• TO DO: Copy the records below in full, changing no character.

• ENTRIES PROVIDED:
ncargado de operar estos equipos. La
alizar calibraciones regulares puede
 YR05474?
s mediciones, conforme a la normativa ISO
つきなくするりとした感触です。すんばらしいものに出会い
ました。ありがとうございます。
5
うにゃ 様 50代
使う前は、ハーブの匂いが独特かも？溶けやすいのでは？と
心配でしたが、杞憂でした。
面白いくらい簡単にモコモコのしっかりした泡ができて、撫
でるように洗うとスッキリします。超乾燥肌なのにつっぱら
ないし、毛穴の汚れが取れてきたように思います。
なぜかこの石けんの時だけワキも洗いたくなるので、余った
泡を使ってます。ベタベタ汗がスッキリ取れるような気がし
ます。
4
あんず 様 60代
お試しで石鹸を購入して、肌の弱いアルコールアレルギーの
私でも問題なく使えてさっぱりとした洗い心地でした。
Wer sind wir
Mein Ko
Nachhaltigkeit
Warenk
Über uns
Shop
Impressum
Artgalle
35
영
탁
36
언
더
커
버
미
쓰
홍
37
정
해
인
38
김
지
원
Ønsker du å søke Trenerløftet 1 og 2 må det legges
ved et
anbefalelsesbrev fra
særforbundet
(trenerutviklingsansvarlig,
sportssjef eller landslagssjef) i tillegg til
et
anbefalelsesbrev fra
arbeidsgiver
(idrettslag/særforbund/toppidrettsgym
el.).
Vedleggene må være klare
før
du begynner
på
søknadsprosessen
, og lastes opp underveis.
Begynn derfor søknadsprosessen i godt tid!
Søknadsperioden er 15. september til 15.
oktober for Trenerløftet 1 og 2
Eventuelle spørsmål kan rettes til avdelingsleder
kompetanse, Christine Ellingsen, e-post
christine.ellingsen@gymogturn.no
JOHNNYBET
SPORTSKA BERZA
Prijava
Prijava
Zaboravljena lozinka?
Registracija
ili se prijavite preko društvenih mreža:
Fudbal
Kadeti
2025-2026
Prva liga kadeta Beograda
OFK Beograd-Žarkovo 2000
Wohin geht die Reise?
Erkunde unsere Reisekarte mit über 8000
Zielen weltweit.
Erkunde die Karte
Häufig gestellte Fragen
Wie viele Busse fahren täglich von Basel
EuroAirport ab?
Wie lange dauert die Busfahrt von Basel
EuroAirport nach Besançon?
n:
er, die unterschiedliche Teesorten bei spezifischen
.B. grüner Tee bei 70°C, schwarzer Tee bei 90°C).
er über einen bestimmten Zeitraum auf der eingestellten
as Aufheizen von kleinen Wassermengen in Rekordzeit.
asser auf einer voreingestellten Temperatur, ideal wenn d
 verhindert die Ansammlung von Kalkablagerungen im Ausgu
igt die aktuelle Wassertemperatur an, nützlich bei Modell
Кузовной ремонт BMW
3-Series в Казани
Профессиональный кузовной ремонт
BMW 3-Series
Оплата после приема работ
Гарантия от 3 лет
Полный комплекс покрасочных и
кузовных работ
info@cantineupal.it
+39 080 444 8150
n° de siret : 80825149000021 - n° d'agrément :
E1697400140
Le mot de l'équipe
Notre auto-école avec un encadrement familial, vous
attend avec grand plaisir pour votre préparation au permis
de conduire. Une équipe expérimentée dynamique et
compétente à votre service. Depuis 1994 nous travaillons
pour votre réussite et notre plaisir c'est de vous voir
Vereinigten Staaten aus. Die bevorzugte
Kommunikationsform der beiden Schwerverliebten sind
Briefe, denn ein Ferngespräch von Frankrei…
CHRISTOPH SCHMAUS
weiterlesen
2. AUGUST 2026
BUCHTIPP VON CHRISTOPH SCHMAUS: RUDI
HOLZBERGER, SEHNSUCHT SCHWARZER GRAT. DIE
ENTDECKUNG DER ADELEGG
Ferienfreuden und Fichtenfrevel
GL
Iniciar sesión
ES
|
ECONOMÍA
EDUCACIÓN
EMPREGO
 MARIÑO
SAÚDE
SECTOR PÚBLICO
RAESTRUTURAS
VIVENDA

• ANSWER TO THIS PROBLEM:
ncargado de operar estos equipos. La
alizar calibraciones regulares puede
 YR05474?
s mediciones, conforme a la normativa ISO
つきなくするりとした感触です。すんばらしいものに出会い
ました。ありがとうございます。
5
うにゃ 様 50代
使う前は、ハーブの匂いが独特かも？溶けやすいのでは？と
心配でしたが、杞憂でした。
面白いくらい簡単にモコモコのしっかりした泡ができて、撫
でるように洗うとスッキリします。超乾燥肌なのにつっぱら
ないし、毛穴の汚れが取れてきたように思います。
なぜかこの石けんの時だけワキも洗いたくなるので、余った
泡を使ってます。ベタベタ汗がスッキリ取れるような気がし
ます。
4
あんず 様 60代
お試しで石鹸を購入して、肌の弱いアルコールアレルギーの
私でも問題なく使えてさっぱりとした洗い心地でした。
Wer sind wir
Mein Ko
Nachhaltigkeit
Warenk
Über uns
Shop
Impressum
Artgalle
35
영
탁
36
언
더
커
버
미
쓰
홍
37
정
해
인
38
김
지
원
Ønsker du å søke Trenerløftet 1 og 2 må det legges
ved et
anbefalelsesbrev fra
særforbundet
(trenerutviklingsansvarlig,
sportssjef eller landslagssjef) i tillegg til
et
anbefalelsesbrev fra
arbeidsgiver
(idrettslag/særforbund/toppidrettsgym
el.).
Vedleggene må være klare
før
du begynner
på
søknadsprosessen
, og lastes opp underveis.
Begynn derfor søknadsprosessen i godt tid!
Søknadsperioden er 15. september til 15.
oktober for Trenerløftet 1 og 2
Eventuelle spørsmål kan rettes til avdelingsleder
kompetanse, Christine Ellingsen, e-post
christine.ellingsen@gymogturn.no
JOHNNYBET
SPORTSKA BERZA
Prijava
Prijava
Zaboravljena lozinka?
Registracija
ili se prijavite preko društvenih mreža:
Fudbal
Kadeti
2025-2026
Prva liga kadeta Beograda
OFK Beograd-Žarkovo 2000
Wohin geht die Reise?
Erkunde unsere Reisekarte mit über 8000
Zielen weltweit.
Erkunde die Karte
Häufig gestellte Fragen
Wie viele Busse fahren täglich von Basel
EuroAirport ab?
Wie lange dauert die Busfahrt von Basel
EuroAirport nach Besançon?
n:
er, die unterschiedliche Teesorten bei spezifischen
.B. grüner Tee bei 70°C, schwarzer Tee bei 90°C).
er über einen bestimmten Zeitraum auf der eingestellten
as Aufheizen von kleinen Wassermengen in Rekordzeit.
asser auf einer voreingestellten Temperatur, ideal wenn d
 verhindert die Ansammlung von Kalkablagerungen im Ausgu
igt die aktuelle Wassertemperatur an, nützlich bei Modell
Кузовной ремонт BMW
3-Series в Казани
Профессиональный кузовной ремонт
BMW 3-Series
Оплата после приема работ
Гарантия от 3 лет
Полный комплекс покрасочных и
кузовных работ
info@cantineupal.it
+39 080 444 8150
n° de siret : 80825149000021 - n° d'agrément :
E1697400140
Le mot de l'équipe
Notre auto-école avec un encadrement familial, vous
attend avec grand plaisir pour votre préparation au permis
de conduire. Une équipe expérimentée dynamique et
compétente à votre service. Depuis 1994 nous travaillons
pour votre réussite et notre plaisir c'est de vous voir
Vereinigten Staaten aus. Die bevorzugte
Kommunikationsform der beiden Schwerverliebten sind
Briefe, denn ein Ferngespräch von Frankrei…
CHRISTOPH SCHMAUS
weiterlesen
2. AUGUST 2026
BUCHTIPP VON CHRISTOPH SCHMAUS: RUDI
HOLZBERGER, SEHNSUCHT SCHWARZER GRAT. DIE
ENTDECKUNG DER ADELEGG
Ferienfreuden und Fichtenfrevel
GL
Iniciar sesión
ES
|
ECONOMÍA
EDUCACIÓN
EMPREGO
 MARIÑO
SAÚDE
SECTOR PÚBLICO
RAESTRUTURAS
VIVENDA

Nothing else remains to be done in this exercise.